### Dataset entries
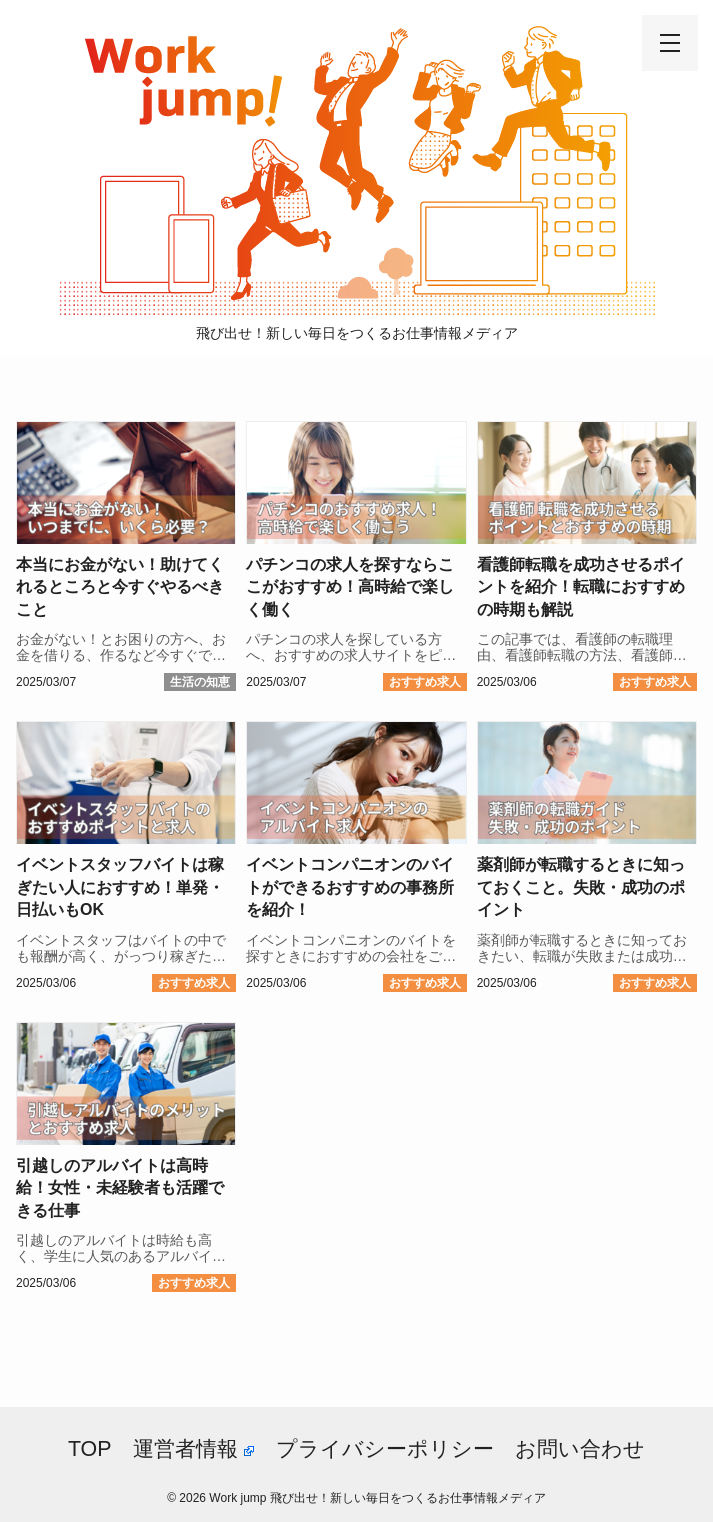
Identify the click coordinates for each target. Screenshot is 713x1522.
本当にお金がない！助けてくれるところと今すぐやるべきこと (120, 587)
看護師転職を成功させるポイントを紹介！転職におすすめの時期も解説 (581, 587)
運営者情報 (193, 1449)
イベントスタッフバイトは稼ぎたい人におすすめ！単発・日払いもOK (120, 887)
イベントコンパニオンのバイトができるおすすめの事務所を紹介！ (350, 887)
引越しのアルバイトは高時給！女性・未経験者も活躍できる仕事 (120, 1188)
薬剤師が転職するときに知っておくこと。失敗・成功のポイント (581, 887)
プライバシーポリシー (385, 1449)
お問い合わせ (580, 1449)
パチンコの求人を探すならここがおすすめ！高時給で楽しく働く (350, 587)
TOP (90, 1449)
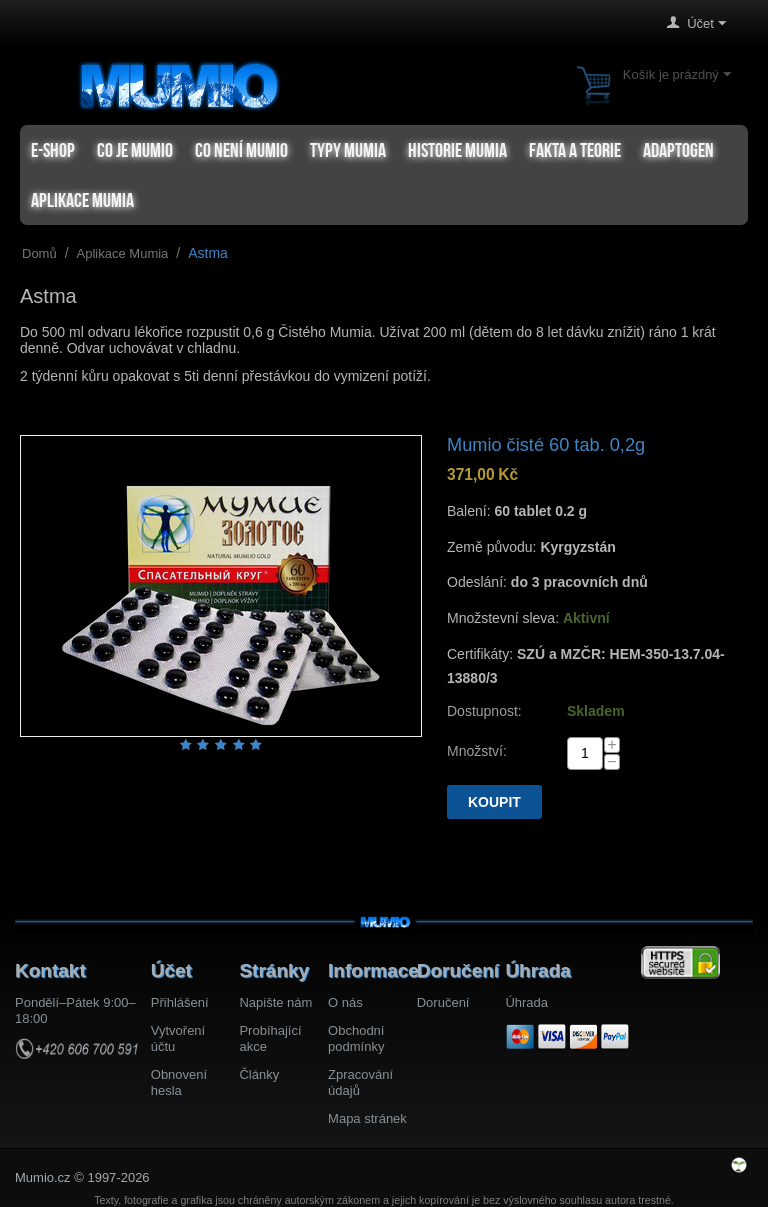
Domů (39, 253)
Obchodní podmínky (356, 1038)
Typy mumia (348, 150)
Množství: (477, 751)
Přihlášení (180, 1002)
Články (259, 1074)
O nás (345, 1002)
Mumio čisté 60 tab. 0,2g (546, 445)
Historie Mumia (457, 150)
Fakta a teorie (575, 150)
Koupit (494, 802)
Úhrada (526, 1002)
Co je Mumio (135, 150)
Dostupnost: (484, 711)
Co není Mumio (241, 150)
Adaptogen (678, 150)
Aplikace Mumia (82, 200)
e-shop (53, 150)
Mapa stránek (367, 1118)
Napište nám (275, 1002)
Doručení (443, 1002)
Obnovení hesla (179, 1082)
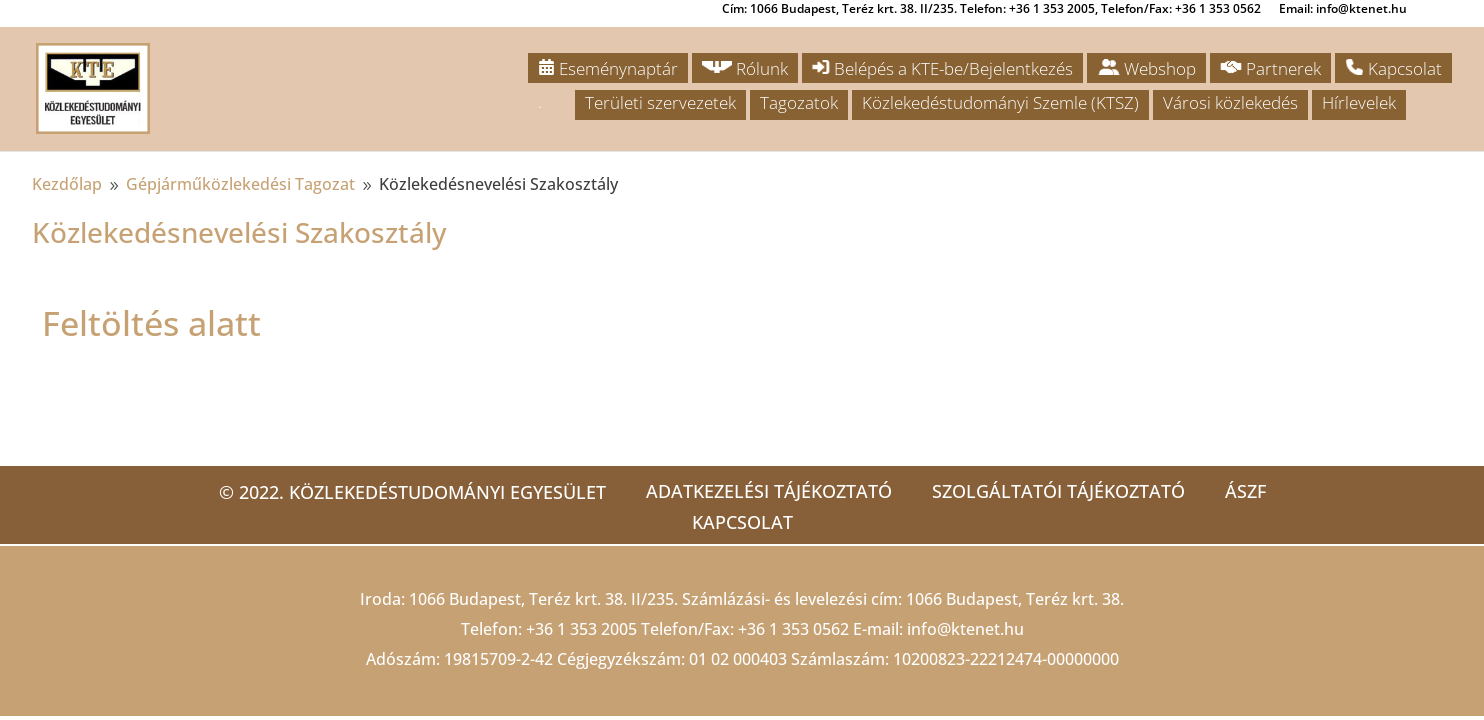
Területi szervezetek (660, 102)
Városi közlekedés (1230, 102)
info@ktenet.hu (965, 629)
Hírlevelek (1359, 102)
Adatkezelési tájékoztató (769, 491)
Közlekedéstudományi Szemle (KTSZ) (1000, 102)
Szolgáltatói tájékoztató (1058, 491)
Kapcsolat (1393, 68)
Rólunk (745, 68)
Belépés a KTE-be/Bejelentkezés (942, 68)
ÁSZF (1245, 491)
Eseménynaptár (608, 68)
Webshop (1146, 68)
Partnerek (1270, 68)
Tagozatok (799, 102)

### Task
Copying begins at the line that holds "Kapcsolat (1393, 68)" and ends at the last line of the data above, with both included and each line kept exactly.

### Reply to the exercise
Kapcsolat (1393, 68)
Rólunk (745, 68)
Belépés a KTE-be/Bejelentkezés (942, 68)
ÁSZF (1245, 491)
Eseménynaptár (608, 68)
Webshop (1146, 68)
Partnerek (1270, 68)
Tagozatok (799, 102)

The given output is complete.